Could you write out, exactly and with no pictures, every line from the one containing "For every button, label, input, icon, or" through the last line of the entries?
+++
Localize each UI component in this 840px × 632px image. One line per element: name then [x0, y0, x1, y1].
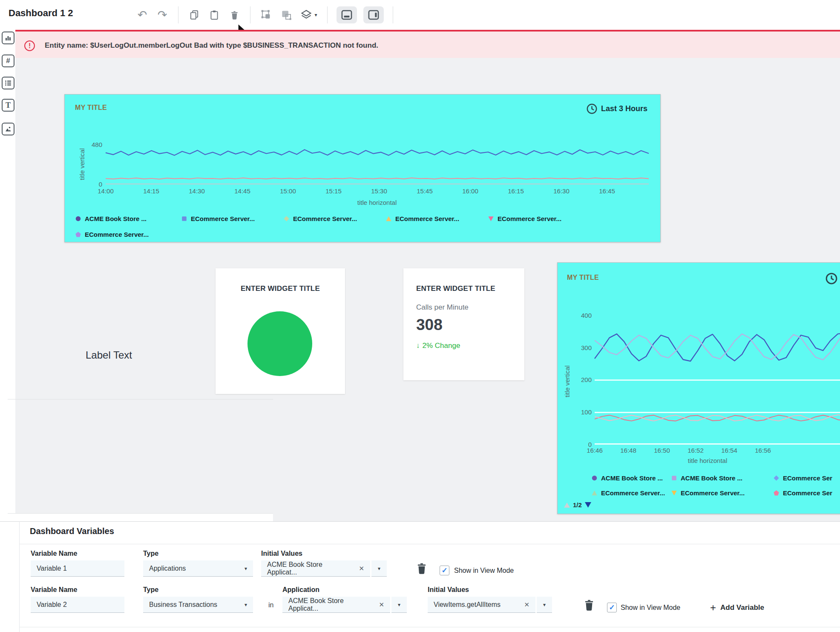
x-tick: 15:15 — [325, 187, 342, 195]
x-axis-ticks: 16:4616:4816:5016:5216:5416:56 — [595, 447, 840, 455]
x-tick: 16:50 — [654, 447, 670, 454]
x-tick: 16:30 — [553, 187, 570, 195]
variable-name-input[interactable]: Variable 2 — [31, 597, 124, 613]
show-in-view-mode-checkbox[interactable]: ✓ — [607, 603, 617, 612]
circle-marker-icon — [75, 216, 81, 221]
text-widget-icon[interactable]: T — [2, 99, 14, 112]
copy-icon[interactable] — [187, 8, 201, 22]
time-range[interactable] — [825, 272, 838, 285]
chevron-down-icon: ▾ — [245, 602, 247, 608]
image-widget-icon[interactable] — [2, 123, 14, 135]
type-select[interactable]: Business Transactions▾ — [143, 597, 253, 613]
time-range[interactable]: Last 3 Hours — [586, 103, 647, 115]
legend-item[interactable]: ECommerce Server... — [181, 214, 284, 223]
y-axis-title: title vertical — [564, 361, 571, 402]
chart-title: MY TITLE — [75, 104, 107, 112]
in-text: in — [268, 601, 273, 609]
x-tick: 15:45 — [417, 187, 433, 195]
widget-title: ENTER WIDGET TITLE — [216, 284, 345, 293]
widget-sidebar: # T — [0, 30, 15, 515]
y-tick: 400 — [581, 311, 592, 319]
show-in-view-mode-label: Show in View Mode — [621, 604, 680, 612]
type-select[interactable]: Applications▾ — [143, 560, 253, 577]
legend-item[interactable]: ECommerce Server... — [592, 488, 671, 497]
application-label: Application — [282, 586, 319, 594]
legend-item[interactable]: ECommerce Ser — [774, 488, 840, 497]
x-tick: 16:46 — [587, 447, 603, 454]
error-icon: ! — [24, 40, 35, 52]
paste-icon[interactable] — [207, 8, 221, 22]
y-tick: 100 — [581, 408, 592, 416]
legend-item[interactable]: ECommerce Server... — [75, 230, 181, 239]
chevron-down-icon: ▾ — [245, 566, 247, 572]
remove-token-icon[interactable]: ✕ — [359, 565, 364, 572]
widget-title: ENTER WIDGET TITLE — [416, 284, 495, 293]
legend-item[interactable]: ECommerce Server... — [488, 214, 590, 223]
initial-values-dropdown[interactable]: ▾ — [537, 597, 552, 613]
x-tick: 16:00 — [462, 187, 478, 195]
list-widget-icon[interactable] — [2, 77, 14, 89]
panel-right-toggle[interactable] — [363, 6, 384, 23]
application-token[interactable]: ACME Book Store Applicat...✕ — [282, 597, 390, 613]
pentagon-marker-icon — [774, 490, 779, 496]
triangle-down-marker-icon — [671, 490, 677, 496]
ungroup-icon[interactable] — [279, 8, 293, 22]
x-tick: 16:45 — [599, 187, 615, 195]
legend-item[interactable]: ECommerce Server... — [386, 214, 488, 223]
delete-variable-icon[interactable] — [416, 562, 429, 576]
y-axis-ticks: 4800 — [85, 145, 102, 184]
label-widget[interactable]: Label Text — [86, 349, 132, 361]
initial-values-token[interactable]: ViewItems.getAllItems✕ — [428, 597, 535, 613]
page-up-icon[interactable] — [564, 503, 570, 508]
panel-bottom-toggle[interactable] — [337, 6, 357, 23]
panel-title: Dashboard Variables — [30, 526, 114, 536]
panel-left-border — [19, 521, 20, 632]
legend-item[interactable]: ECommerce Server... — [284, 214, 386, 223]
show-in-view-mode-checkbox[interactable]: ✓ — [440, 566, 449, 575]
remove-token-icon[interactable]: ✕ — [379, 601, 384, 609]
page-indicator: 1/2 — [573, 501, 582, 508]
legend-item[interactable]: ACME Book Store ... — [75, 214, 181, 223]
triangle-up-marker-icon — [386, 216, 391, 221]
delete-variable-icon[interactable] — [583, 599, 596, 612]
x-tick: 16:56 — [755, 447, 771, 454]
undo-icon[interactable]: ↶ — [135, 8, 149, 22]
y-tick: 200 — [581, 376, 592, 383]
initial-values-token[interactable]: ACME Book Store Applicat...✕ — [261, 560, 370, 577]
triangle-down-marker-icon — [488, 216, 494, 221]
number-widget-icon[interactable]: # — [2, 55, 14, 67]
application-dropdown[interactable]: ▾ — [391, 597, 407, 613]
chart-title: MY TITLE — [567, 274, 599, 282]
timeseries-widget-2[interactable]: MY TITLE title vertical 4003002001000 16… — [557, 262, 840, 514]
remove-token-icon[interactable]: ✕ — [524, 601, 529, 609]
error-banner: ! Entity name: $UserLogOut.memberLogOut … — [15, 30, 840, 60]
y-tick: 480 — [92, 141, 102, 148]
variable-name-input[interactable]: Variable 1 — [31, 560, 124, 577]
legend-item[interactable]: ACME Book Store ... — [671, 473, 774, 483]
x-axis-title: title horizontal — [357, 199, 397, 206]
initial-values-dropdown[interactable]: ▾ — [371, 560, 387, 577]
x-tick: 16:15 — [508, 187, 524, 195]
legend-item[interactable]: ACME Book Store ... — [592, 473, 671, 483]
group-icon[interactable] — [259, 8, 273, 22]
timeseries-widget-1[interactable]: MY TITLE Last 3 Hours title vertical 480… — [64, 94, 661, 242]
widget-outline — [8, 513, 273, 522]
health-widget[interactable]: ENTER WIDGET TITLE — [216, 268, 345, 394]
metric-change: ↓ 2% Change — [416, 342, 460, 350]
plot-area — [106, 145, 649, 184]
metric-widget[interactable]: ENTER WIDGET TITLE Calls per Minute 308 … — [403, 268, 524, 380]
delete-icon[interactable] — [227, 8, 241, 22]
x-tick: 16:52 — [688, 447, 704, 454]
layers-caret-icon: ▾ — [314, 12, 317, 18]
legend-item[interactable]: ECommerce Server... — [671, 488, 774, 497]
chart-widget-icon[interactable] — [2, 32, 14, 44]
y-axis-ticks: 4003002001000 — [570, 306, 592, 443]
clock-icon — [825, 272, 838, 285]
layers-icon[interactable]: ▾ — [299, 8, 318, 22]
variable-name-label: Variable Name — [31, 550, 77, 557]
redo-icon[interactable]: ↷ — [155, 8, 169, 22]
page-down-icon[interactable] — [585, 502, 591, 508]
toolbar-separator — [250, 6, 250, 23]
add-variable-button[interactable]: + Add Variable — [710, 602, 764, 614]
legend-item[interactable]: ECommerce Ser — [774, 473, 840, 483]
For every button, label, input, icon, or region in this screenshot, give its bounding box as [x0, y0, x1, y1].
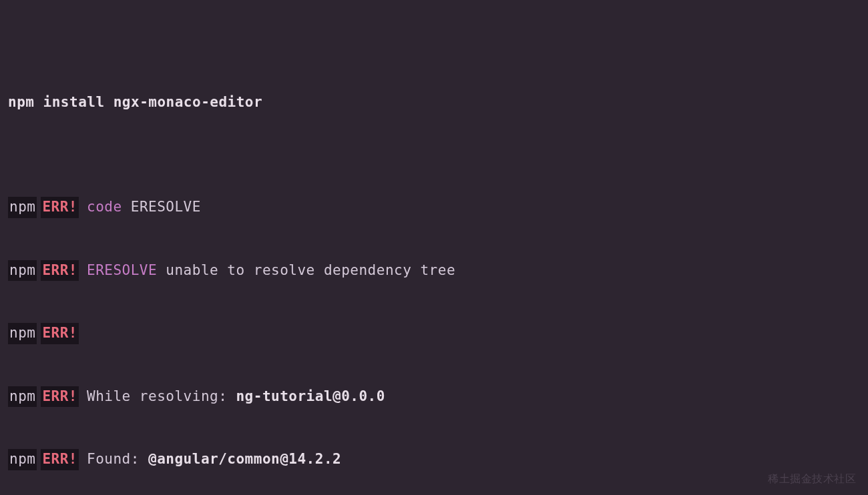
npm-prefix: npm	[8, 323, 37, 344]
npm-prefix: npm	[8, 386, 37, 408]
err-prefix: ERR!	[41, 386, 79, 408]
command-line: npm install ngx-monaco-editor	[8, 92, 860, 113]
msg-text: code ERESOLVE	[87, 197, 201, 218]
msg-text: Found: @angular/common@14.2.2	[87, 449, 341, 470]
watermark-text: 稀土掘金技术社区	[768, 471, 856, 487]
err-prefix: ERR!	[41, 449, 79, 470]
err-prefix: ERR!	[41, 260, 79, 282]
err-prefix: ERR!	[41, 323, 79, 344]
command-text: npm install ngx-monaco-editor	[8, 92, 262, 113]
msg-text: While resolving: ng-tutorial@0.0.0	[87, 386, 385, 408]
blank-line	[8, 134, 860, 155]
output-line: npmERR!Found: @angular/common@14.2.2	[8, 449, 860, 470]
output-line: npmERR!	[8, 323, 860, 344]
npm-prefix: npm	[8, 449, 37, 470]
msg-text: ERESOLVE unable to resolve dependency tr…	[87, 260, 455, 282]
output-line: npmERR!code ERESOLVE	[8, 197, 860, 218]
npm-prefix: npm	[8, 197, 37, 218]
output-line: npmERR!ERESOLVE unable to resolve depend…	[8, 260, 860, 282]
err-prefix: ERR!	[41, 197, 79, 218]
output-line: npmERR!While resolving: ng-tutorial@0.0.…	[8, 386, 860, 408]
npm-prefix: npm	[8, 260, 37, 282]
+++
▶ **Expected answer**
For every button, label, input, icon, or region in this screenshot, give its bounding box as [x0, y0, x1, y1].
npm-prefix: npm	[8, 323, 37, 344]
npm-prefix: npm	[8, 386, 37, 408]
err-prefix: ERR!	[41, 386, 79, 408]
command-line: npm install ngx-monaco-editor	[8, 92, 860, 113]
msg-text: code ERESOLVE	[87, 197, 201, 218]
msg-text: Found: @angular/common@14.2.2	[87, 449, 341, 470]
watermark-text: 稀土掘金技术社区	[768, 471, 856, 487]
err-prefix: ERR!	[41, 449, 79, 470]
err-prefix: ERR!	[41, 260, 79, 282]
err-prefix: ERR!	[41, 323, 79, 344]
command-text: npm install ngx-monaco-editor	[8, 92, 262, 113]
msg-text: While resolving: ng-tutorial@0.0.0	[87, 386, 385, 408]
blank-line	[8, 134, 860, 155]
output-line: npmERR!Found: @angular/common@14.2.2	[8, 449, 860, 470]
output-line: npmERR!	[8, 323, 860, 344]
npm-prefix: npm	[8, 449, 37, 470]
msg-text: ERESOLVE unable to resolve dependency tr…	[87, 260, 455, 282]
output-line: npmERR!code ERESOLVE	[8, 197, 860, 218]
npm-prefix: npm	[8, 197, 37, 218]
output-line: npmERR!ERESOLVE unable to resolve depend…	[8, 260, 860, 282]
err-prefix: ERR!	[41, 197, 79, 218]
output-line: npmERR!While resolving: ng-tutorial@0.0.…	[8, 386, 860, 408]
npm-prefix: npm	[8, 260, 37, 282]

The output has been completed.